Traditional Christianity, on the other hand, adheres to the doctrine of the Trinity, which professes that God is one Being, comprised of the Father, the Son, and the Holy Spirit. This doctrine emphasizes the unity of God and the co-equality and co-eternity of the three persons within the Godhead.

The Trinity

While Mormons do not subscribe to the traditional Christian doctrine of the Trinity, they do recognize the importance of Jesus Christ in their theology. They believe Jesus Christ to be the Son of God, the Messiah, and the Savior of humanity.

Creation and Origin of Man

The beliefs about the creation and origin of man also differ between Mormonism and traditional Christianity. Mormons teach that God created the world and all living things, including humans, through a process of organized matter. They believe in a pre-mortal existence, where human spirits were created by God and later became embodied through physical birth.

Traditional Christianity generally adheres to the belief in God’s direct creation of the world and mankind, without a pre-mortal existence. The creation narrative in the book of Genesis is often interpreted literally, with God creating everything in six literal days.

Heaven and Hell

Mormonism and traditional Christianity also differ in their teachings about heaven and hell. Mormons believe in multiple levels of heaven, often referred to as the celestial, terrestrial, and telestial kingdoms. These kingdoms represent different degrees of glory and are seen as a place of eternal joy and progression.

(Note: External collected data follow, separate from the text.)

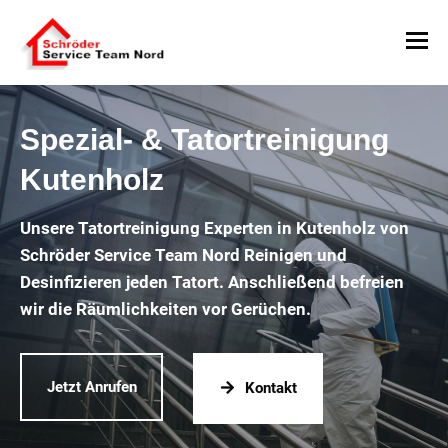
Spezial- & Tatortreinigung
Kutenholz
Unsere Tatortreinigung Experten in Kutenholz von
Schröder Service Team Nord Reinigen und
Desinfizieren jeden Tatort. Anschließend befreien
wir die Räumlichkeiten vor Gerüchen.
Jetzt Anrufen
Kontakt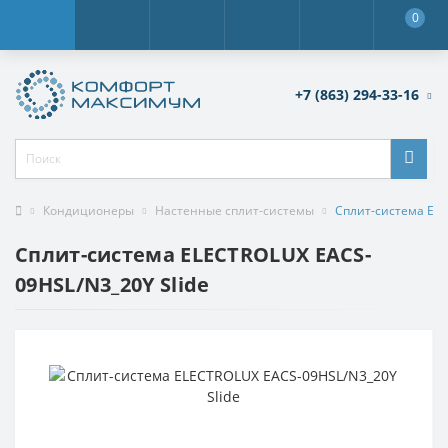
0
+7 (863) 294-33-16
Кондиционеры
Настенные сплит-системы
Сплит-система ELE
Сплит-система ELECTROLUX EACS-
09HSL/N3_20Y Slide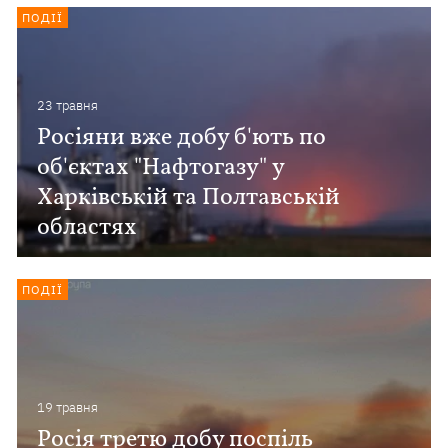
ПОДІЇ
23 травня
Росіяни вже добу б'ють по
об'єктах "Нафтогазу" у
Харківській та Полтавській
областях
ПОДІЇ
19 травня
Росія третю добу поспіль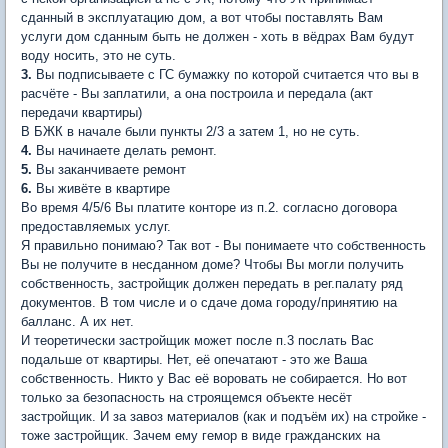
сданный в эксплуатацию дом, а вот чтобы поставлять Вам
услуги дом сданным быть не должен - хоть в вёдрах Вам будут
воду носить, это не суть.
3.
Вы подписываете с ГС бумажку по которой считается что вы в
расчёте - Вы заплатили, а она построила и передала (акт
передачи квартиры)
В БЖК в начале были пункты 2/3 а затем 1, но не суть.
4.
Вы начинаете делать ремонт.
5.
Вы заканчиваете ремонт
6.
Вы живёте в квартире
Во время 4/5/6 Вы платите конторе из п.2. согласно договора
предоставляемых услуг.
Я правильно понимаю? Так вот - Вы понимаете что собственность
Вы не получите в несданном доме? Чтобы Вы могли получить
собственность, застройщик должен передать в рег.палату ряд
документов. В том числе и о сдаче дома городу/принятию на
балланс. А их нет.
И теоретически застройщик может после п.3 послать Вас
подальше от квартиры. Нет, её опечатают - это же Ваша
собственность. Никто у Вас её воровать не собирается. Но вот
только за безопасность на строящемся объекте несёт
застройщик. И за завоз материалов (как и подъём их) на стройке -
тоже застройщик. Зачем ему гемор в виде гражданских на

Traditional Christian teachings vary, but many denominations believe in a dichotomous afterlife. This means that there is heaven, a place of eternal joy and communion with God, and hell, a place of eternal separation and punishment.

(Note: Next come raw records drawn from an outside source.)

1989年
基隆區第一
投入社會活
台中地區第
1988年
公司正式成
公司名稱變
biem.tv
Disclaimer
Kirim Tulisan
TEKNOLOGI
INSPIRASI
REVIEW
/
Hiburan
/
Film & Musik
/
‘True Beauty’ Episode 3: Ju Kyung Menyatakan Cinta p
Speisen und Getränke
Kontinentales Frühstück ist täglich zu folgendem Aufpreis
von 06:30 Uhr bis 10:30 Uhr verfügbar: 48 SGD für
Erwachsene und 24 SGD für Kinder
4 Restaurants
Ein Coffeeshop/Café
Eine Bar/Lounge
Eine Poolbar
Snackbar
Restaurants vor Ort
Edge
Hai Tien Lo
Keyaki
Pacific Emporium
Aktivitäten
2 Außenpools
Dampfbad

Eschatology, which refers to teachings about the end times and the future of humanity, also differs between Mormonism and traditional Christianity. Mormons believe in the concept of a Millennial reign of Jesus Christ, where he will return to the earth and establish peace and righteousness. They teach that there will be a final judgment, the resurrection of the dead, and the assignment of individuals to their eternal destinations.

Traditional Christian eschatology varies among denominations. Some believe in a rapture, a great tribulation, and a final judgment, while others interpret these events differently or view them symbolically.

The Afterlife

The Mormon view of the afterlife includes the continuation of the individual’s eternal progression. Mormons believe that after death, individuals will be assigned to one of the levels of heaven, based on their faithfulness and the choices they made in mortality. The ultimate goal is to achieve exaltation or godhood.

Traditional Christian teachings on the afterlife vary, but many emphasize the eternal communion with God and eternal joy in heaven for those who have trusted in Jesus Christ as their Savior.


In conclusion, the Mormon Bible, known as the Book of Mormon, differs from the regular Bible in several significant ways. The Book of Mormon claims to be another testament of Jesus Christ and provides an account of ancient civilizations in the Americas. It was translated by Joseph Smith and is viewed as an additional volume of scripture by Mormons, who also hold the Bible in high regard.

Mormonism introduces unique doctrines and teachings, such as the Restoration of the Gospel, additional scriptures, the divinity of Jesus Christ, the plan of salvation, baptism and salvation for the dead, and celestial marriage. These doctrines set Mormonism apart from traditional Christianity.

Differences in teachings between Mormonism and traditional Christianity can be seen in their understanding of the nature of God, the Trinity, the creation and origin of man, concepts of heaven and hell, eschatology, and the afterlife.

While these differences exist, it is important to approach them with respect and understanding, recognizing the diversity of religious beliefs and traditions. Both the Mormon Bible and the regular Bible hold immense significance for their respective faith communities and serve as sources of guidance, inspiration, and spiritual direction.